Monday, 29 June 2009

St Suzanne

Our guests this weekend were celebrating an 80th birthday with a big family party. Interestingly, the actual birthday was in December, but they waited until the nice Summer weather to stage the event. Madame the birthday girl was hale and hearty, and managed the whole event. I only hope I am doing so well at that age! They left on Sunday morning, which meant that Sunday afternoon was free:

The new museum at the chateau of St Suzanne was opened this weekend. Since it was the inauguration, you could visit for free, and since there was a free choral concert on Sunday evening, the wife and I went on Sunday afternoon. Having taken the mick about bad promotions in my "Mayenne Muppets" post recently, I now have to give credit where it's due, and say that this new museum is excellent.

The ad in the paper reads: "Re-Opening of the Château of St Suzanne

The new Centre for the Study of Architecture and Heritage invites you to come and discover the heritage of the Mayenne in all its forms.

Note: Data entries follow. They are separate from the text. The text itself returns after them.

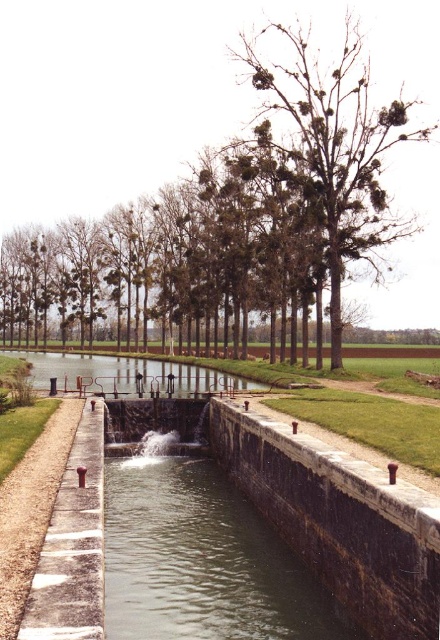 You are a boat operator navigating through the canal lock. You need to determine if your boat, which is 5 meters wide, can safely pass through the narrowest point between the clear water at lock center and the concrete sidewalk at lower left. Can it fit?

The clear water at lock center might be wider than concrete sidewalk at lower left, so it is uncertain if the boat can fit. Check the exact width before proceeding.

You are standing on the grassy path on the left side of the canal and want to cross to the right side. The brown leafless tree at center and the smooth concrete waterway at center are in your way. Which object should you move around to reach the other side?

You should move around the brown leafless tree at center because the smooth concrete waterway at center is behind it, so going around the tree would allow you to access the right side of the canal.

You are a drone operator trying to capture a closeup of the clear water at lock center. The camera has a 10cm margin of error. What is the best coordinate to aim for?

The best coordinate to aim for is the clear water at lock center, which is located at point (201, 561). Considering the camera has a 10cm margin of error, you should aim precisely at these coordinates to ensure the clearest possible image. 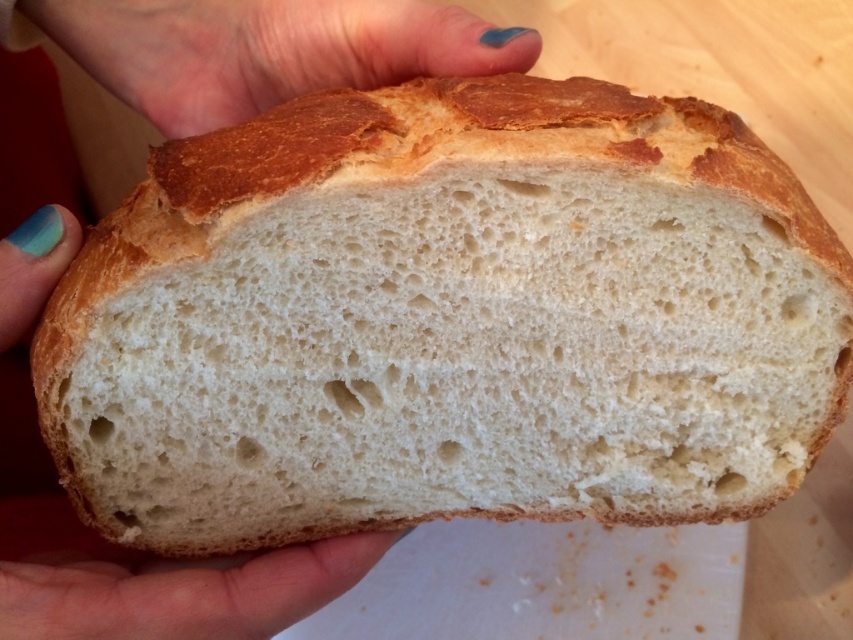 Between golden brown crusty bread at center and teal nail polish at upper center, which one has more height?

golden brown crusty bread at center is taller.

Does golden brown crusty bread at center have a lesser height compared to teal nail polish at upper center?

Incorrect, golden brown crusty bread at center's height does not fall short of teal nail polish at upper center's.

Is point (474, 220) farther from viewer compared to point (125, 16)?

No, (474, 220) is in front of (125, 16).

At what (x,y) coordinates should I click in order to perform the action: click on golden brown crusty bread at center. Please return your answer as a coordinate pair (x, y). Image resolution: width=853 pixels, height=640 pixels. Looking at the image, I should click on (445, 320).

Between golden brown crusty bread at center and teal matte nail polish at upper left, which one has less height?

teal matte nail polish at upper left is shorter.

This screenshot has height=640, width=853. Identify the location of golden brown crusty bread at center. (445, 320).

Where is `golden brown crusty bread at center`? The width and height of the screenshot is (853, 640). golden brown crusty bread at center is located at coordinates (445, 320).

Which is in front, point (390, 19) or point (202, 630)?

Point (202, 630)

Identify the location of teal nail polish at upper center. point(265,49). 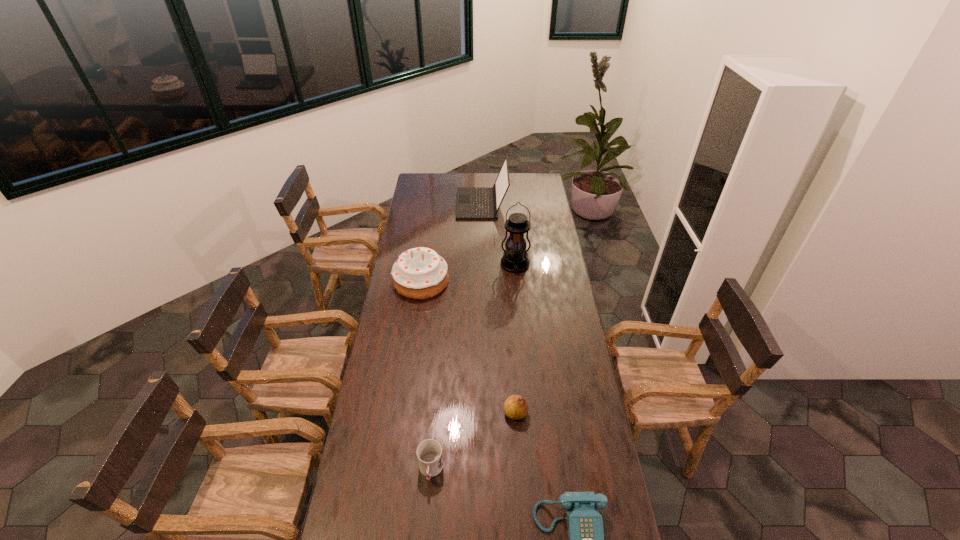 Locate an element on the screen. vacant area that lies between the tallest object and the third tallest object is located at coordinates (468, 273).

Where is `unoccupied area between the third tallest object and the lantern`? unoccupied area between the third tallest object and the lantern is located at coordinates (468, 273).

Locate an element on the screen. vacant area between the fourth shortest object and the laptop is located at coordinates (451, 242).

I want to click on vacant area that lies between the second nearest object and the fourth shortest object, so click(x=426, y=375).

Find the location of a particular element. The width and height of the screenshot is (960, 540). vacant area between the third shortest object and the cup is located at coordinates (473, 442).

The image size is (960, 540). Find the location of `vacant area that lies between the third shortest object and the second tallest object`. vacant area that lies between the third shortest object and the second tallest object is located at coordinates click(x=498, y=308).

Find the location of a particular element. empty space that is in between the fourth shortest object and the cup is located at coordinates (426, 375).

Locate an element on the screen. This screenshot has height=540, width=960. blank region between the fourth farthest object and the lantern is located at coordinates (516, 339).

The width and height of the screenshot is (960, 540). Find the location of `vacant area that lies between the third shortest object and the tallest object`. vacant area that lies between the third shortest object and the tallest object is located at coordinates (516, 339).

Where is `object that is the third closest to the fourth tallest object`? This screenshot has height=540, width=960. object that is the third closest to the fourth tallest object is located at coordinates (420, 273). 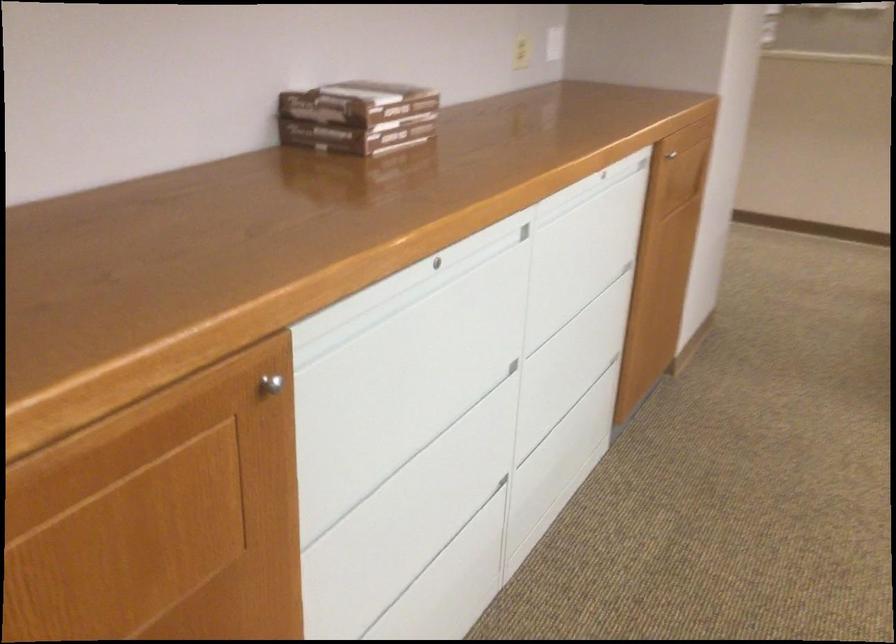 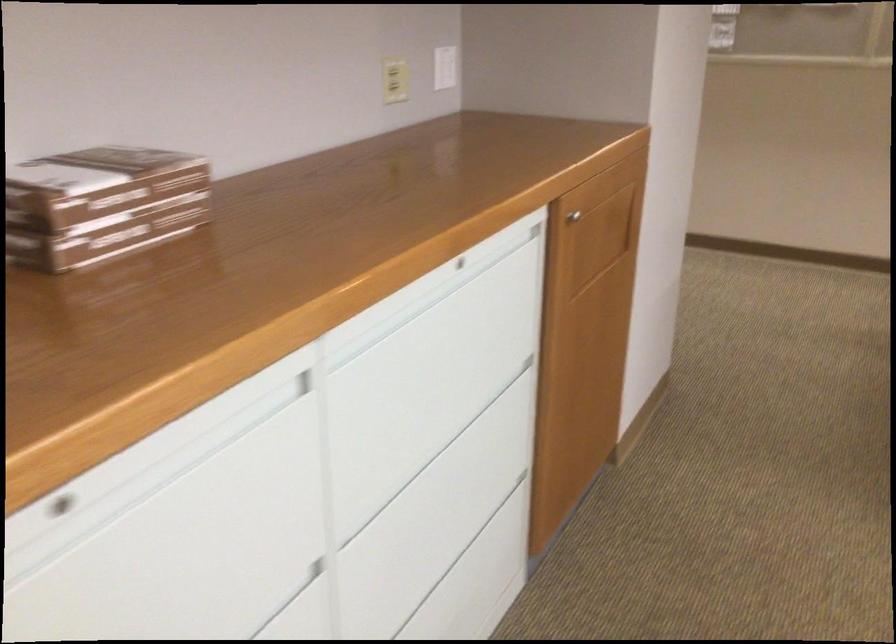 Question: The first image is from the beginning of the video and the second image is from the end. How did the camera likely rotate when shooting the video?

Choices:
 (A) Left
 (B) Right
 (C) Up
 (D) Down

Answer: (C) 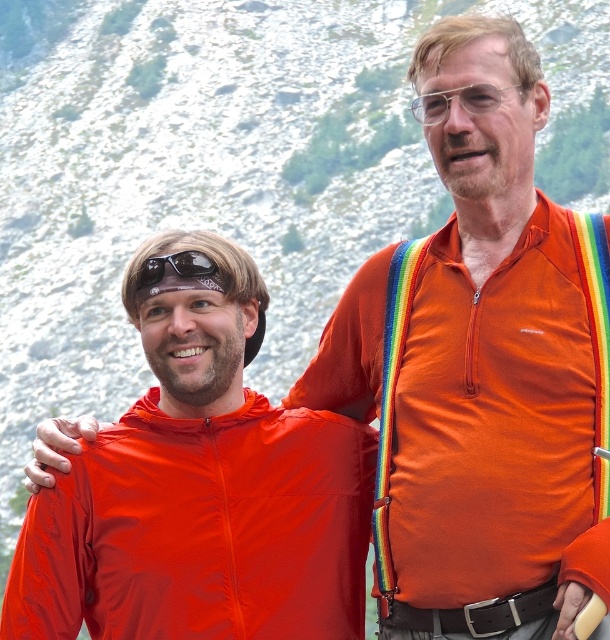 Does matte nylon jacket at left have a lesser width compared to black rubber sunglasses at upper left?

In fact, matte nylon jacket at left might be wider than black rubber sunglasses at upper left.

How distant is matte nylon jacket at left from black rubber sunglasses at upper left?

A distance of 22.78 feet exists between matte nylon jacket at left and black rubber sunglasses at upper left.

Which is in front, point (59, 598) or point (142, 278)?

Point (59, 598) is more forward.

Locate an element on the screen. The image size is (610, 640). matte nylon jacket at left is located at coordinates (201, 531).

Is matte nylon jacket at left shorter than clear plastic goggles at upper center?

In fact, matte nylon jacket at left may be taller than clear plastic goggles at upper center.

How distant is matte nylon jacket at left from clear plastic goggles at upper center?

The distance of matte nylon jacket at left from clear plastic goggles at upper center is 13.78 meters.

This screenshot has width=610, height=640. I want to click on matte nylon jacket at left, so (x=201, y=531).

This screenshot has width=610, height=640. Identify the location of matte nylon jacket at left. (201, 531).

Who is shorter, orange fabric jacket at center or black rubber sunglasses at upper left?

With less height is black rubber sunglasses at upper left.

Can you confirm if orange fabric jacket at center is smaller than black rubber sunglasses at upper left?

No.

Who is more distant from viewer, (375, 320) or (152, 266)?

The point (375, 320) is behind.

Identify the location of orange fabric jacket at center. (479, 410). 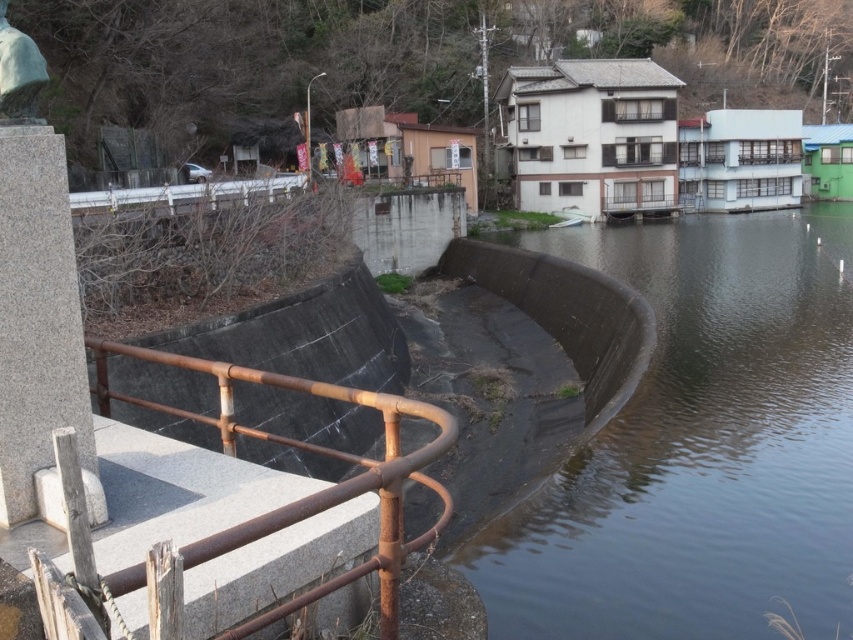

Grand Opening 27/28 June, with illumination of the castle.

Free concert by the Vocal Ensemble of the Mayenne, directed by Yves Parmentier, Sunday at 5PM in the church."

It is a museum of the Mayenne, covering the development of human habitation from cave man to modern times, and the natural landscape and flora and fauna of the area. The descriptions are comprehensive and also translated into good (not always perfect, but good) English.

We also found an archive that features our gîte, from the earliest days when it was a working farm, that was fascinating. The original layout of the buildings, some pictures before the recent changes, were all there. An 1842 town plan, for example, shows some farm buildings, but does not have our house on it, but a later town plan does. And there were earlier references to a farm here going back to the 13th century.

And the concert was wonderful!


Lia said...

Sounds like you had a really good day.

ReedBunting said...

Wow, there is some history behind Le Domaine des Hallais if people have been living on the land there since the 13th century (and maybe even before then). It sounds like a very interesting place indeed!